= DATA PROVIDED =
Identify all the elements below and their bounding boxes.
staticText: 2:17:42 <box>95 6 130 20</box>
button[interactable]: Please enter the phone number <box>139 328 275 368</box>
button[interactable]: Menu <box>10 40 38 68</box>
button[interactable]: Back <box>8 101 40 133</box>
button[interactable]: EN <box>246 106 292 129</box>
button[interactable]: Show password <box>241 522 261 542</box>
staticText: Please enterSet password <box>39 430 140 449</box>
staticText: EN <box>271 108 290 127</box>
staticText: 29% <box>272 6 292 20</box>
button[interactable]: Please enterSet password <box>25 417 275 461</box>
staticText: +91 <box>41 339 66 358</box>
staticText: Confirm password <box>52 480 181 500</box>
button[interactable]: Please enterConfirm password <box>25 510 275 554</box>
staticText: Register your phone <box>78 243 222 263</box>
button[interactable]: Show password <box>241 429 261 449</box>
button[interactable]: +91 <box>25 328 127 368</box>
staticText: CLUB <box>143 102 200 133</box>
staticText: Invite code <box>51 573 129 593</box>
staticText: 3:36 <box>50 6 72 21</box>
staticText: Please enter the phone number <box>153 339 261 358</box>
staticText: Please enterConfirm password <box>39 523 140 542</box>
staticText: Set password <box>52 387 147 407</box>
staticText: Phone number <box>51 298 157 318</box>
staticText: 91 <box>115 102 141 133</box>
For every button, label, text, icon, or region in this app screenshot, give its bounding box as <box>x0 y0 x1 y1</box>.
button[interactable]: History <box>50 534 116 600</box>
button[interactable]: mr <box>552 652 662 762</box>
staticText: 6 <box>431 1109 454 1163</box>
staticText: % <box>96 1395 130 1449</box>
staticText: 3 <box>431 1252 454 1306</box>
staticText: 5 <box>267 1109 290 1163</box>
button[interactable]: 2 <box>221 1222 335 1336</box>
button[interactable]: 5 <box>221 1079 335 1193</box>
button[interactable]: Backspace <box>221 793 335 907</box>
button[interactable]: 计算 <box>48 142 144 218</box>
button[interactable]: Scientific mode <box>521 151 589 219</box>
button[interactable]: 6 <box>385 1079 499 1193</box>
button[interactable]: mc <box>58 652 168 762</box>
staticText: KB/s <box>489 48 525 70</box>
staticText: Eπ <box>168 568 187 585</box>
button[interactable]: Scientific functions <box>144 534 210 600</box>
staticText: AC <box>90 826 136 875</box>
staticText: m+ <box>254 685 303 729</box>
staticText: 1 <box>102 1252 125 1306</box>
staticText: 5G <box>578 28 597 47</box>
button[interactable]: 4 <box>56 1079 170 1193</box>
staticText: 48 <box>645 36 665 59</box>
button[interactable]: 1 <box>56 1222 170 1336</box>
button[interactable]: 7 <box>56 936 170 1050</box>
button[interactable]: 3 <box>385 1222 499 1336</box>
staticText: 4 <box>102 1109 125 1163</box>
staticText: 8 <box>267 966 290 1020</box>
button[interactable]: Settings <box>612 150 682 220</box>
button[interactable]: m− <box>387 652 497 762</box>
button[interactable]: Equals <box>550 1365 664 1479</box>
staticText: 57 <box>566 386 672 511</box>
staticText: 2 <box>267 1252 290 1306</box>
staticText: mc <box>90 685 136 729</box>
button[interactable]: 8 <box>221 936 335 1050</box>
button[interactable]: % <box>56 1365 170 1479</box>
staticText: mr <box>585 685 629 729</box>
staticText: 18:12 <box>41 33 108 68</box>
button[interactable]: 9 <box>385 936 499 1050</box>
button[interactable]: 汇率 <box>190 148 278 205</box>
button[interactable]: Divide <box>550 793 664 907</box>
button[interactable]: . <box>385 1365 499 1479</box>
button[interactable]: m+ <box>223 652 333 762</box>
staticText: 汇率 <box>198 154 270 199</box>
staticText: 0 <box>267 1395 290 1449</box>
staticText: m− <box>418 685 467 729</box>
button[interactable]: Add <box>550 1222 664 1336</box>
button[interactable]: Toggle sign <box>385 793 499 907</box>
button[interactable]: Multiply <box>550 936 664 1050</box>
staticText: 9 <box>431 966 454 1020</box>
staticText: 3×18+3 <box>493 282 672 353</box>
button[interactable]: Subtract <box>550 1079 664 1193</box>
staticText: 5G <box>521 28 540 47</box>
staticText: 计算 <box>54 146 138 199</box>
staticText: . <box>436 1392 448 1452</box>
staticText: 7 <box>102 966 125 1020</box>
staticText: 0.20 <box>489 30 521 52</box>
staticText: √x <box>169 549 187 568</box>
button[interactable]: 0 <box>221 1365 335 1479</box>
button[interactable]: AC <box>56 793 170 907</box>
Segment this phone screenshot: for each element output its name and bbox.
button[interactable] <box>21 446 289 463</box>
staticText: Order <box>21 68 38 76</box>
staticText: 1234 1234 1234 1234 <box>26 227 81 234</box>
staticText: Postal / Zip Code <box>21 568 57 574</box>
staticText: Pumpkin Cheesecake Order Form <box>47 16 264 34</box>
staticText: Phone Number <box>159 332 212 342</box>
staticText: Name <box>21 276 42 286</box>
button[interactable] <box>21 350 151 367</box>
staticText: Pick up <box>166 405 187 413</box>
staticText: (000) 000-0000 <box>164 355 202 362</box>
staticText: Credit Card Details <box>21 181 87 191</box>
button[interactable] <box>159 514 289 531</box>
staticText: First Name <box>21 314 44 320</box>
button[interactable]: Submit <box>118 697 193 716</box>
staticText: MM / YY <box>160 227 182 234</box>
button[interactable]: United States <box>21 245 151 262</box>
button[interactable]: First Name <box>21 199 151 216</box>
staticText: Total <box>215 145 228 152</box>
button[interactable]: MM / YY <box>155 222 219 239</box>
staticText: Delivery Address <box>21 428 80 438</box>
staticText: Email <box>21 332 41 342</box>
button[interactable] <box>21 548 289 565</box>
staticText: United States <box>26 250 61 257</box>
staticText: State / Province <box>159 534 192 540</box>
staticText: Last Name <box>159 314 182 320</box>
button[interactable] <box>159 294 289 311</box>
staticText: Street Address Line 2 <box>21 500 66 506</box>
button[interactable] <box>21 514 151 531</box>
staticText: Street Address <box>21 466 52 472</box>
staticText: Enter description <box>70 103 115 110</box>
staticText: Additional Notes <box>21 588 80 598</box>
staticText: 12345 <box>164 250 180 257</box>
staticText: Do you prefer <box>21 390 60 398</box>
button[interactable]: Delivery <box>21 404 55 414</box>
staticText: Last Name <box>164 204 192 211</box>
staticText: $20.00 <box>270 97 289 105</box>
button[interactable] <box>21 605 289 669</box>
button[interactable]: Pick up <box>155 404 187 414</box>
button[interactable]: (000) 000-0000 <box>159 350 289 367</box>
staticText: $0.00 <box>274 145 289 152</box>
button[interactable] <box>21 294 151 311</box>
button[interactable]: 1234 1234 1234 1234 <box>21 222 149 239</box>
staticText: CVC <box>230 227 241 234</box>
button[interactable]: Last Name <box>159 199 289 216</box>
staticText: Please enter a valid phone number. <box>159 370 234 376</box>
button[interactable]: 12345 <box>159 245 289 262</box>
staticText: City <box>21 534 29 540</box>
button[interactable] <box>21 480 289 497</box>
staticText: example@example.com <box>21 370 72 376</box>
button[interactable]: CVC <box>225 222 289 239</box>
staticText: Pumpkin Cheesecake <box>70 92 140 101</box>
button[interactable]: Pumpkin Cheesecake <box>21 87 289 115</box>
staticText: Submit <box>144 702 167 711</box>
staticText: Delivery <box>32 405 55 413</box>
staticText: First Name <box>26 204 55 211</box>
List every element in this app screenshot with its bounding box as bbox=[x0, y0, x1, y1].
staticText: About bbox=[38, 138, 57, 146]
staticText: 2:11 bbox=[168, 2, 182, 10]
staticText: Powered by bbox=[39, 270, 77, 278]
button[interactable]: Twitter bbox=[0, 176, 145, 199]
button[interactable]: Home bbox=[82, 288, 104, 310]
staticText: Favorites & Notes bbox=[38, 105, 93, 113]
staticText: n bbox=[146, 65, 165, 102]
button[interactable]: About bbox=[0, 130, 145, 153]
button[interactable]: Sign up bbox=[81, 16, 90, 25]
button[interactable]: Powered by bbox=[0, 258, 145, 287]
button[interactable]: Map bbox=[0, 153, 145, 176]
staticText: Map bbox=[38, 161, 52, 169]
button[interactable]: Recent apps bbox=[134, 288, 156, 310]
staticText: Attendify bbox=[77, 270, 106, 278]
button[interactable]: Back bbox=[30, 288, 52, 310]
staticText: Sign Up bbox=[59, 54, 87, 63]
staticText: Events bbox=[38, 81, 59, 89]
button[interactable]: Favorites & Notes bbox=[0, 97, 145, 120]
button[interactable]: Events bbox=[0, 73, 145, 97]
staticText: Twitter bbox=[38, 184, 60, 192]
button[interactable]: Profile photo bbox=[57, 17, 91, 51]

= PROBLEM DESCRIPTION =
Some lines of the listing may include the string "password". Tally them and report only the total.

= WRITTEN ANSWER =
8